IT was nearly half-past five when Roger got back to the big house in the High Street. Mrs Purefoy was alone in the drawing-room.
‘No,’ she said in answer to his first question. ‘They came in to tea, but they went out again immediately afterwards. Sheila gave me a message for you if you came in first.’
‘Oh?’ Roger asked eagerly. ‘What was that?’
‘“Not much luck.” She was very mysterious about it, and wouldn’t tell me a word of what she is doing or why she was looking so important and pleased with herself.’
‘In other words,’ Roger laughed, ‘you know perfectly well that there’s something going on, and please, what is it?’
‘Well, not quite so bluntly as all that,’ Mrs Purefoy smiled.
‘Yes, we are up to something, the three of us,’ Roger had to admit. ‘But would you mind very much if I asked you not to ask me what it is? I’m responsible; it’s just a little bee in my bonnet. But I can promise you that it’s nothing that a perfectly respectable mother wouldn’t like her perfectly respectable daughter to be mixed up in.’
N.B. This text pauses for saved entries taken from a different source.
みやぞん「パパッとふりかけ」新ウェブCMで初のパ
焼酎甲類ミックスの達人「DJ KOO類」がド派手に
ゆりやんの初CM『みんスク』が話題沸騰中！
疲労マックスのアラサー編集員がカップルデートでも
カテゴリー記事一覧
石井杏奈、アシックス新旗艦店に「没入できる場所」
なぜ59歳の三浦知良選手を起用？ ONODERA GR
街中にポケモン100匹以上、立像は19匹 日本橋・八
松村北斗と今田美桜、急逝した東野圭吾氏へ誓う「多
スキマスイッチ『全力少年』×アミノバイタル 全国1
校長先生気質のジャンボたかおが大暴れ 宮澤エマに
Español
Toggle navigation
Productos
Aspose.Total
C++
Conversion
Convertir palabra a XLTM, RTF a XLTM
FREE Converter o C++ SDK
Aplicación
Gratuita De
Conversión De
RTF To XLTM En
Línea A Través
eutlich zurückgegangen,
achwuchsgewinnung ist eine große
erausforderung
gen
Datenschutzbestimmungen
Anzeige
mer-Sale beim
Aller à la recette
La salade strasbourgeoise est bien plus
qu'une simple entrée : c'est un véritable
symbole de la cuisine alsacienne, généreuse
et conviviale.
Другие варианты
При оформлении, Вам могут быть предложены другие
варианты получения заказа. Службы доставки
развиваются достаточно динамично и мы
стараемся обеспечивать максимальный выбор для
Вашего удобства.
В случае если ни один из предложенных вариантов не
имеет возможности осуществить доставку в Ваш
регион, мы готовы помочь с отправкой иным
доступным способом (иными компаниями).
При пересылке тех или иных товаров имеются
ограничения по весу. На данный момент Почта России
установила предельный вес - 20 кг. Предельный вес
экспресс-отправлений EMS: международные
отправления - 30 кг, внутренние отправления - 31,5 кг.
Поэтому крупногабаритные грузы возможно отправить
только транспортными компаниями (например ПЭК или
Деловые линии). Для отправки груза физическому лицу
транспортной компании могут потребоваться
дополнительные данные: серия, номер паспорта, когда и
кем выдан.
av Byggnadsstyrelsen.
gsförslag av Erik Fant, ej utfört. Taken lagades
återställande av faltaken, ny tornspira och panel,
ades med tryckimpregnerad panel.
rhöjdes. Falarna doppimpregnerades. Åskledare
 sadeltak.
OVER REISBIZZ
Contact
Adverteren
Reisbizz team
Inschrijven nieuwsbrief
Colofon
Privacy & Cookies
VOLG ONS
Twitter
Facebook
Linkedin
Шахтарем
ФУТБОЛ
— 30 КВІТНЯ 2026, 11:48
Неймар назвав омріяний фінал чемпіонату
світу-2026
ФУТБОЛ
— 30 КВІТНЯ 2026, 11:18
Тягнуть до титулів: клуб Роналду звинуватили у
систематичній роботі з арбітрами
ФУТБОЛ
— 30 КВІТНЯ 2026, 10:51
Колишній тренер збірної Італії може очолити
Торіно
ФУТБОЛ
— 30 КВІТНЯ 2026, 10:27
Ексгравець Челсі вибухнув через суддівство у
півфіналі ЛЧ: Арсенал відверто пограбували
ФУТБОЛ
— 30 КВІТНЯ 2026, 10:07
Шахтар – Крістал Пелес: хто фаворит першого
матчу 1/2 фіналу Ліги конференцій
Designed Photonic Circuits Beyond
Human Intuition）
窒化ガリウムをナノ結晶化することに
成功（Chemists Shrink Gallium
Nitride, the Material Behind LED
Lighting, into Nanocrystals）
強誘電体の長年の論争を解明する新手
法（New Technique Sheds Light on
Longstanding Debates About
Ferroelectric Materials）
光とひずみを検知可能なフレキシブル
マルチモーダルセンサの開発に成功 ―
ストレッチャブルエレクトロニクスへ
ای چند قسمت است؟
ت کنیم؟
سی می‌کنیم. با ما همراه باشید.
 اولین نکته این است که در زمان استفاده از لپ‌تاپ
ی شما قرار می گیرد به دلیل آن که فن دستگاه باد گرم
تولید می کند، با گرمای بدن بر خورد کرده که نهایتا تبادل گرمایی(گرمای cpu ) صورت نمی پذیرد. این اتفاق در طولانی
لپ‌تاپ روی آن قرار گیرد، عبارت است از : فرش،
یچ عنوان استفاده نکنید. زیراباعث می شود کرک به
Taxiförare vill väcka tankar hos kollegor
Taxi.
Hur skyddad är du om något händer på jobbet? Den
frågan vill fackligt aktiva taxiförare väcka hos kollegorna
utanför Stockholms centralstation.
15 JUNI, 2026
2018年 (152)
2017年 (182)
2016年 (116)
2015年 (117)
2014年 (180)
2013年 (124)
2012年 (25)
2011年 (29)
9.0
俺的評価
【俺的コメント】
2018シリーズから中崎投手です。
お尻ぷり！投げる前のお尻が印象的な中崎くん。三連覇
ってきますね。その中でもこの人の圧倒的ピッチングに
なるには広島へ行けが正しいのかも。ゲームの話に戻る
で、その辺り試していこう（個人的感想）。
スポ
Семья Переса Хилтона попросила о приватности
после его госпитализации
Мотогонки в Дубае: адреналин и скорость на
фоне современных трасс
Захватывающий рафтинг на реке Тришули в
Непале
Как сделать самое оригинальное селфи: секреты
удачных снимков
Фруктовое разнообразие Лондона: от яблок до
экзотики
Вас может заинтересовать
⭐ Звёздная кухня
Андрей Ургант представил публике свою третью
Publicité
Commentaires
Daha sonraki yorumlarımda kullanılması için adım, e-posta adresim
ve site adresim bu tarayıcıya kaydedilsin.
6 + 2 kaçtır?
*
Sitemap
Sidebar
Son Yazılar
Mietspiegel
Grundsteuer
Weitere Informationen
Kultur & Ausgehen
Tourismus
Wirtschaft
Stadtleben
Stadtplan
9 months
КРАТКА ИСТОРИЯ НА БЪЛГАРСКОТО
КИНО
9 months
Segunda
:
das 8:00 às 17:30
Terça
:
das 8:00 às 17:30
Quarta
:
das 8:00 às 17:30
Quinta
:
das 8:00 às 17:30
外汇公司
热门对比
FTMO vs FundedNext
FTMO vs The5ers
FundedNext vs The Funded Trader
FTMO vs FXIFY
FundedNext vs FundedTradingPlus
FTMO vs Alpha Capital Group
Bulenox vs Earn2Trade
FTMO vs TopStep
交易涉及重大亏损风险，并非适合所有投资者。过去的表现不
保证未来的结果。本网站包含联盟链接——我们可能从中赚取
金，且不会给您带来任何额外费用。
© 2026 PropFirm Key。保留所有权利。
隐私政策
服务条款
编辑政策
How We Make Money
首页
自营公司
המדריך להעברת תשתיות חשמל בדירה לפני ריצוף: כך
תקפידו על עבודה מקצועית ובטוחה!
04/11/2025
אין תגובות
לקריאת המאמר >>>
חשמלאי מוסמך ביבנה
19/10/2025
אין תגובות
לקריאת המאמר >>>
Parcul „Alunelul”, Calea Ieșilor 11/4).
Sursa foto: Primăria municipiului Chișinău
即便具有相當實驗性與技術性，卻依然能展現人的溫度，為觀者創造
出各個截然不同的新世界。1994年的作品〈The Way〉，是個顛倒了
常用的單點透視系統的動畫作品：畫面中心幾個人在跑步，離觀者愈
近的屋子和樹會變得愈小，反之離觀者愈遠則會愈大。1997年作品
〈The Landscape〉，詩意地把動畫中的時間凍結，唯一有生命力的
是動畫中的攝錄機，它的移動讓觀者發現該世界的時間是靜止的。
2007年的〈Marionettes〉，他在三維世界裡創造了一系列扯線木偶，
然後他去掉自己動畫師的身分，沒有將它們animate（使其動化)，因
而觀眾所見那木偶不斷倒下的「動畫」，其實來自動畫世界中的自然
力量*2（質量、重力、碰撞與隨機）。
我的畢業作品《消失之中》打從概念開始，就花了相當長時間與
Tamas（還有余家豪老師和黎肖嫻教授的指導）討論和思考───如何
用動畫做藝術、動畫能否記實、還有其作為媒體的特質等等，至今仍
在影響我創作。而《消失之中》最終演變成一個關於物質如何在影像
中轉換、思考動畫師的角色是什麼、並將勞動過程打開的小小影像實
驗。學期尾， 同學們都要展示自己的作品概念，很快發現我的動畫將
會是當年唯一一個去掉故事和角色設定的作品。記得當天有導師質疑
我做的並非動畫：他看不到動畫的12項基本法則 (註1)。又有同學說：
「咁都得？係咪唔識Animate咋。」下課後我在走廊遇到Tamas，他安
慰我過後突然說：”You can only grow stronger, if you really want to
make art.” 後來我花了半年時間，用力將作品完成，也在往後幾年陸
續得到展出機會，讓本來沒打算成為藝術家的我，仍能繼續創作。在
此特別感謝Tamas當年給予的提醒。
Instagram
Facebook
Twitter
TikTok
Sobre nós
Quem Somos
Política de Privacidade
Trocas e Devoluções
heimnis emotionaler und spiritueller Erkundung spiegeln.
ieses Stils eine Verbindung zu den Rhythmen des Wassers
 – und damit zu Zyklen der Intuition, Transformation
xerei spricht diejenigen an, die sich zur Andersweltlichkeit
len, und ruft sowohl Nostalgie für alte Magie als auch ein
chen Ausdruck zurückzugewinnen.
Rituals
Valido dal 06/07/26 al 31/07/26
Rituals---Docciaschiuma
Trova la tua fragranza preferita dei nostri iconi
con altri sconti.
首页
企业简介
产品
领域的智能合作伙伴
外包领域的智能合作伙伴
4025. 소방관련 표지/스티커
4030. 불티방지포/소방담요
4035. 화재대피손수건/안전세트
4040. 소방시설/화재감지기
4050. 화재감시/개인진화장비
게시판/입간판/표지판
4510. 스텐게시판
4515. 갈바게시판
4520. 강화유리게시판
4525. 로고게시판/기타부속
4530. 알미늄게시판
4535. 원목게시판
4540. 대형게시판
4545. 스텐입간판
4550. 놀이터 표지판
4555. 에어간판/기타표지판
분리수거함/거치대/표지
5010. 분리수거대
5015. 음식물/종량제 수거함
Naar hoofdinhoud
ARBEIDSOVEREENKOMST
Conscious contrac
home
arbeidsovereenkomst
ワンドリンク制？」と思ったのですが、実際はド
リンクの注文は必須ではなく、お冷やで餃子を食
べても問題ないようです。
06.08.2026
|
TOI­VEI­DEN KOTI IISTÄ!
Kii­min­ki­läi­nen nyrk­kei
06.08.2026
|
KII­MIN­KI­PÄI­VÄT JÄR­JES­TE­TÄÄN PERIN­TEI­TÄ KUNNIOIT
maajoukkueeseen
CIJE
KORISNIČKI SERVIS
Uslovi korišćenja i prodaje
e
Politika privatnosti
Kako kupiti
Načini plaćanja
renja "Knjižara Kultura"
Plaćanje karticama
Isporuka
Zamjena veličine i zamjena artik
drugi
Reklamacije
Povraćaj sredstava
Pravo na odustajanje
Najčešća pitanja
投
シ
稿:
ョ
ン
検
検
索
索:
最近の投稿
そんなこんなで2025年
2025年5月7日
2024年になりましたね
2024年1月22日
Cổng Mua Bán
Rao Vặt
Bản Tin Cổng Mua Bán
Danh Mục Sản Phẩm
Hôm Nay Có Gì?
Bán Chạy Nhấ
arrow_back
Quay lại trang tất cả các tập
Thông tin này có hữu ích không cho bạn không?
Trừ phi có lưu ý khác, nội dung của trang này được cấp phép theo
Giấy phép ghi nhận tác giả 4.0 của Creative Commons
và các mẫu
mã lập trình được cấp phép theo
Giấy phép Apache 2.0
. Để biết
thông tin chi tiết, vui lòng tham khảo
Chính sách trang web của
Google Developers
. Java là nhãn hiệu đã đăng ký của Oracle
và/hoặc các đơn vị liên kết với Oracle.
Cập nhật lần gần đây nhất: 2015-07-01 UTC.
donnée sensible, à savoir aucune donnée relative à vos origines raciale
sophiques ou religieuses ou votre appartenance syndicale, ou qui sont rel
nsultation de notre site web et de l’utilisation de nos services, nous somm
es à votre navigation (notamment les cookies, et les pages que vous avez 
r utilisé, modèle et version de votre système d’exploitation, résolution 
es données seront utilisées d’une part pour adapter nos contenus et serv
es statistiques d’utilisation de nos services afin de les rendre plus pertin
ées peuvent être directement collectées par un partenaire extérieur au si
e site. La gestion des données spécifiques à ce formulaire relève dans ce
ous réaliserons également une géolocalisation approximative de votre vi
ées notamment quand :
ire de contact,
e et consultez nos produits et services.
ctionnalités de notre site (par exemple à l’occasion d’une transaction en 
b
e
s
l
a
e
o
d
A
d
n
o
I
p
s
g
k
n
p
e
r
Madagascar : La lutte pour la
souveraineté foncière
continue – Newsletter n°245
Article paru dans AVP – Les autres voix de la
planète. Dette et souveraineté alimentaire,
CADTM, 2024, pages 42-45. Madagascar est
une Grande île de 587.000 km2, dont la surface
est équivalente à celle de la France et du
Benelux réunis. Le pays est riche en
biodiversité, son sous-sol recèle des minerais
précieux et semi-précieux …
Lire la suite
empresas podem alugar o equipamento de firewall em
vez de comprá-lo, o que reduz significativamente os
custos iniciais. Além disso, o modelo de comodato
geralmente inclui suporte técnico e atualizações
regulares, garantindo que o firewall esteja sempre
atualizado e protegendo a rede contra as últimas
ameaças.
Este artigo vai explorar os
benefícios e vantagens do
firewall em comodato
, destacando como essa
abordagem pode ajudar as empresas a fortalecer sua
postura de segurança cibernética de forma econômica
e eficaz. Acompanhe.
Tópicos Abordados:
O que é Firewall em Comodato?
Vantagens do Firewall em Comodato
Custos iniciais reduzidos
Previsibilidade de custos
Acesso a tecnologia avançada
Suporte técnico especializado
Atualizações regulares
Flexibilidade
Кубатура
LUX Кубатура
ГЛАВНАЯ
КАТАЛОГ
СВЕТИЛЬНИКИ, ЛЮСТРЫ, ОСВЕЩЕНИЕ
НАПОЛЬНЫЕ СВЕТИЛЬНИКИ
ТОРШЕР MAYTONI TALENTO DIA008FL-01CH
‘Then I suppose I shall have to be content with that, shan’t I?’ returned Mrs Purefoy serenely.
‘I say, do you mind frightfully? I’ll tell you like a shot if you really want me to.’
‘Of course I don’t! I was only teasing you. Now then, sit down and talk interestingly to me about the weather ’til the other two babies come back.’
‘I like you, Mrs Purefoy,’ said Roger frankly.
It was not ’til an hour later that Alec and Sheila returned. They marched in single file into the drawing-room, halted and right-turned.
‘All present and correct, Superintendent,’ announced Miss Purefoy, saluting briskly. ‘But I have to report Constable Grierson for a grave derewhatd’youcallit of duty, to wit and namely viz. that at half-past six on the twenty-first inst. prox. he did commit a grievous assault against the peace of our sovereign lord the King and of Superintendent Sheringham by endeavouring to shove his superior officer into the pond. I demand his immediate execution without bail.’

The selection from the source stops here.